Additional Cash Injection for Health Spending


The South Eastern HSC Trust welcomes the additional money for health and social care which, we believe, means we will be able to remove the major impact or controversial proposals in our savings plan.

The draft plan will be put to our extraordinary Trust Board meeting for approval this Friday 13 October, along with the feedback from our consultation process. It will be recommended that the Trust accept the no or low impact measures but remove those which would have had a more significant impact, namely those considered as major impact or controversial.

This injection of cash for health and social care will ease the pressures on our staff as we move into winter, and will prevent any planned reduction in elective capacity.

However, while we welcome this development, we have to remember that the major financial challenge in health and social care has not gone away. Our savings are mostly non-recurrent, so we will be faced with finding significant savings in future years, whilst trying to deal with increased pressures and demands.

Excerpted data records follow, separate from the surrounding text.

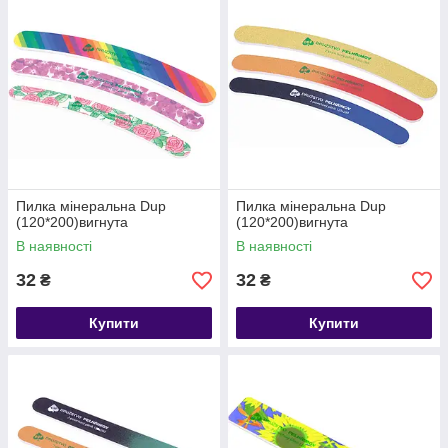
Пилка мінеральна Dup
Пилка мінеральна Dup
(120*200)вигнута
(120*200)вигнута
В наявності
В наявності
32
32
₴
₴
Купити
Купити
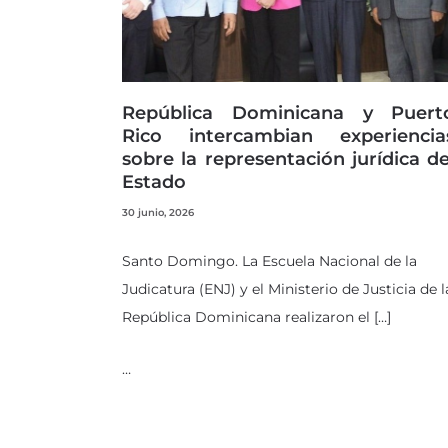
República Dominicana y Puert
Rico intercambian experiencia
sobre la representación jurídica de
Estado
30 junio, 2026
Santo Domingo. La Escuela Nacional de la
Judicatura (ENJ) y el Ministerio de Justicia de l
República Dominicana realizaron el […]
…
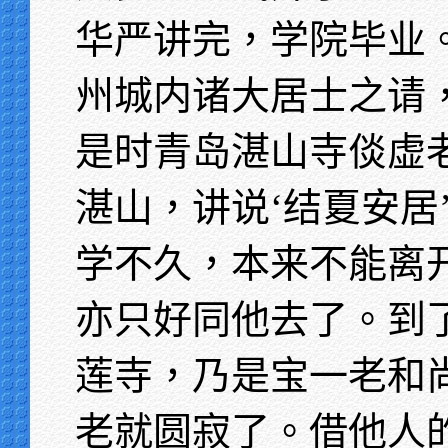
华严讲完，学院毕业
州城内诸大居士之请
是时青岛湛山寺倓虚
湛山，讲说‘结夏安居
学不久，本来不能离
亦只好同他去了。到
莲寺，乃是宝一老和
老就圆寂了。借他人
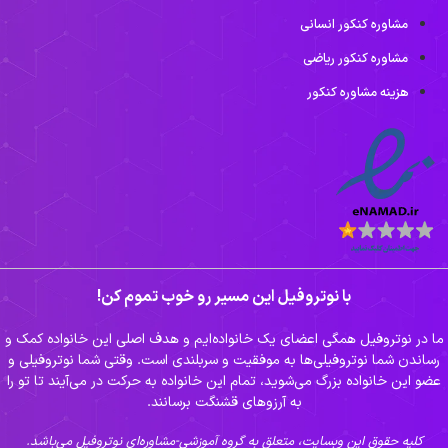
مشاوره کنکور انسانی
مشاوره کنکور ریاضی
هزینه مشاوره کنکور
با نوتروفیل این مسیر رو خوب تموم کن!
ا در نوتروفیل همگی اعضای یک خانواده‌ایم و هدف اصلی این خانواده کمک و
رساندن شما نوتروفیلی‌ها به موفقیت و سربلندی است. وقتی شما نوتروفیلی و
عضو این خانواده بزرگ می‌شوید، تمام این خانواده به حرکت در می‌آیند تا تو را
به آرزوهای قشنگت برسانند.
کلیه حقوق این وبسایت، متعلق به گروه آموزشی-مشاوره‌ای نوتروفیل می‌باشد.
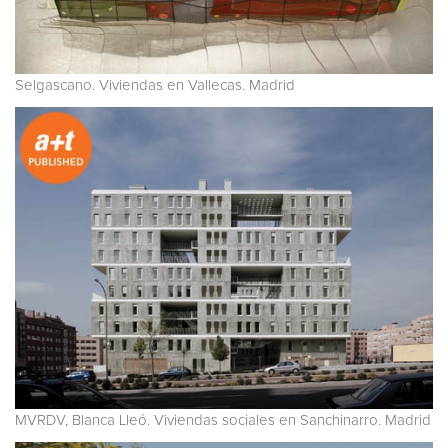
Selgascano. Viviendas en Vallecas. Madrid
MVRDV, Blanca Lleó. Viviendas sociales en Sanchinarro. Madrid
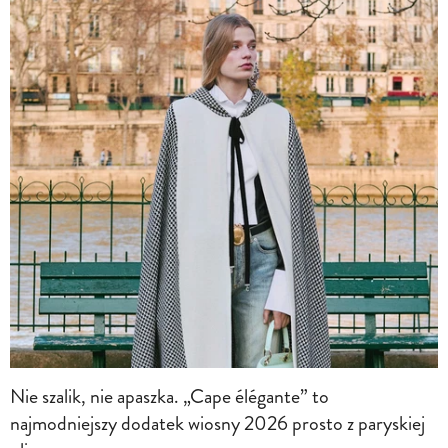
Nie szalik, nie apaszka. „Cape élégante” to
najmodniejszy dodatek wiosny 2026 prosto z paryskiej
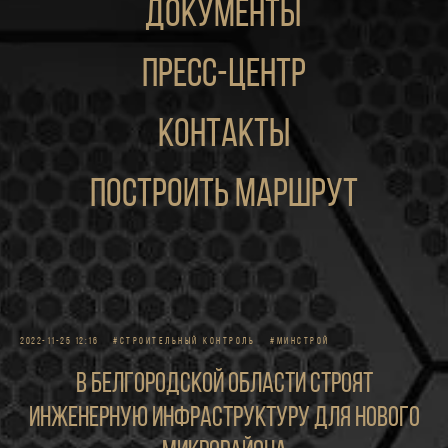
документы
пресс-центр
контакты
построить маршрут
2022-11-25 12:16
#СТРОИТЕЛЬНЫЙ КОНТРОЛЬ
#МИНСТРОЙ
В Белгородской области строят
инженерную инфраструктуру для нового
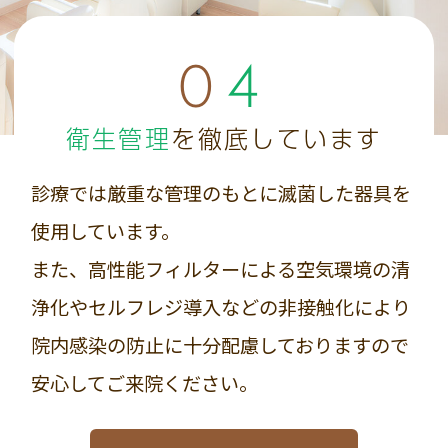
04
衛生管理
を徹底しています
診療では厳重な管理のもとに滅菌した器具を
使用しています。
また、高性能フィルターによる空気環境の清
浄化やセルフレジ導入などの非接触化により
院内感染の防止に十分配慮しておりますので
安心してご来院ください。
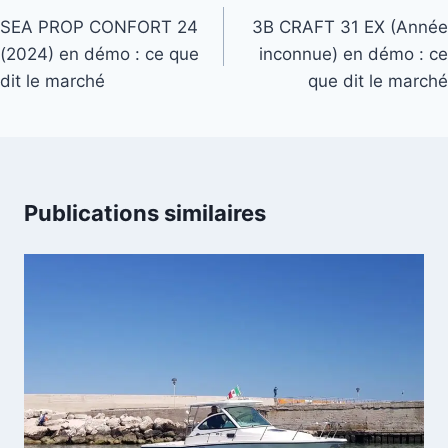
de
SEA PROP CONFORT 24
3B CRAFT 31 EX (Année
(2024) en démo : ce que
inconnue) en démo : ce
l’article
dit le marché
que dit le marché
Publications similaires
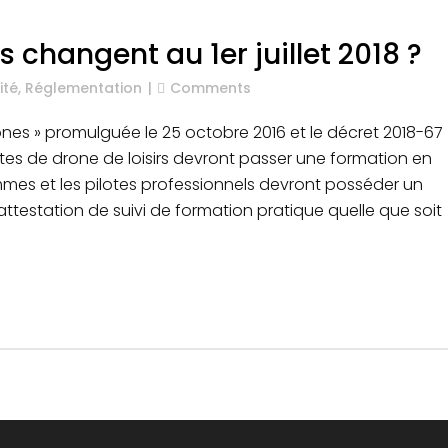
es changent au 1er juillet 2018 ?
ité
,
Réglementation
Comments
 « drones » promulguée le 25 octobre 2016 et le décret 2018-67
lotes de drone de loisirs devront passer une formation en
rammes et les pilotes professionnels devront posséder un
attestation de suivi de formation pratique quelle que soit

This underlines the importance of transforming our health and social care services, as proposed in Delivering Together, and by Professor Bengoa. It is vital that we use the months ahead to discuss publicly how best we use the funding available and develop a model of healthcare for the future that is sustainable and affordable.

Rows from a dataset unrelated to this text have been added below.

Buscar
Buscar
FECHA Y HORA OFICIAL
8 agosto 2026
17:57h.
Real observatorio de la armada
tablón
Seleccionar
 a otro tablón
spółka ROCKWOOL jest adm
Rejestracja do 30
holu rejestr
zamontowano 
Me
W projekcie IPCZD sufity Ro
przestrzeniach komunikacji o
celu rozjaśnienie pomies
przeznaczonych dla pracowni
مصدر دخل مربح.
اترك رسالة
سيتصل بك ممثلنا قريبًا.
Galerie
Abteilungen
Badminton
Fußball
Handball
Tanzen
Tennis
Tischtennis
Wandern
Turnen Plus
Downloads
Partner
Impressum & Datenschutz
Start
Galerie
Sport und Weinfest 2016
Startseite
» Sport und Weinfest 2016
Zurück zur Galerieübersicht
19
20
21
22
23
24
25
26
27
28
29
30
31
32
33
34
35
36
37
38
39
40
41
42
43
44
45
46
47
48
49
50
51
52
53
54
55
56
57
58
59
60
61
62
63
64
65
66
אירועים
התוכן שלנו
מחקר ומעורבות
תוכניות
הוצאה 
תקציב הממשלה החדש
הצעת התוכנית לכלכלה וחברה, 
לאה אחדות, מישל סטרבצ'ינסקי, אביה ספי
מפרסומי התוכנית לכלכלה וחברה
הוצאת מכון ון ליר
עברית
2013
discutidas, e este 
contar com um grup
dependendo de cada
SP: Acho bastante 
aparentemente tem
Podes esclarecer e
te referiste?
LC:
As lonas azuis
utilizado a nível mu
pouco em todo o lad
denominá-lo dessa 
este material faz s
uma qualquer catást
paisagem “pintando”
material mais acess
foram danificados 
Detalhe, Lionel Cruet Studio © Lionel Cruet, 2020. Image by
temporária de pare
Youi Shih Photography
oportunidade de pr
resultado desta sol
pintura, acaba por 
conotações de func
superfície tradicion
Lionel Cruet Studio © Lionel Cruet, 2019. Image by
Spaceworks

Northern Ireland is not alone in facing these challenges. Health and social care systems across the developed world are currently struggling with the question of how to adapt their services to deal with continuously rising and changing patterns of demand. Most countries also recognise that simply adding more money and resources to tackling these issues is not enough to make services higher quality and sustainable, radical transformation is required.

The major impact, or controversial, proposals consisted of a £1m reduction in locum doctor spend across the Trust, to temporarily reduce locum costs, and a £1.05m reduction in agency staff with the aim of reducing agency costs by 25%. The agency reduction excluded qualified nursing posts.

The proposals considered to have less of an impact, which Trust Board will consider, relate to non-pay, contract management and delaying of service development savings and include:

• Slowing or deferring the use of any monies for service development or new initiatives, including new inpatient ward block at Ulster Hospital (which has now opened but transfer of services has been phased to ensure best management and this may be slowed to save some monies towards the savings plan requirement)
• Replacing a range of agency and locum staff or overtime with in-house staff
• Savings in administrative and management areas, for eg.staff travel and non-pay
• Introduction of car parking charges at Ards Hospital site
• Natural delays in recruitment
• Non-implementation of an uplift on community care contracts

The extraordinary Trust Board takes place on Friday 13 October in the Great Hall, Downshire Hospital, Downpatrick at 12 noon. The Trust would like to thank everyone who has contributed to the consultation process and those who attended our public meetings.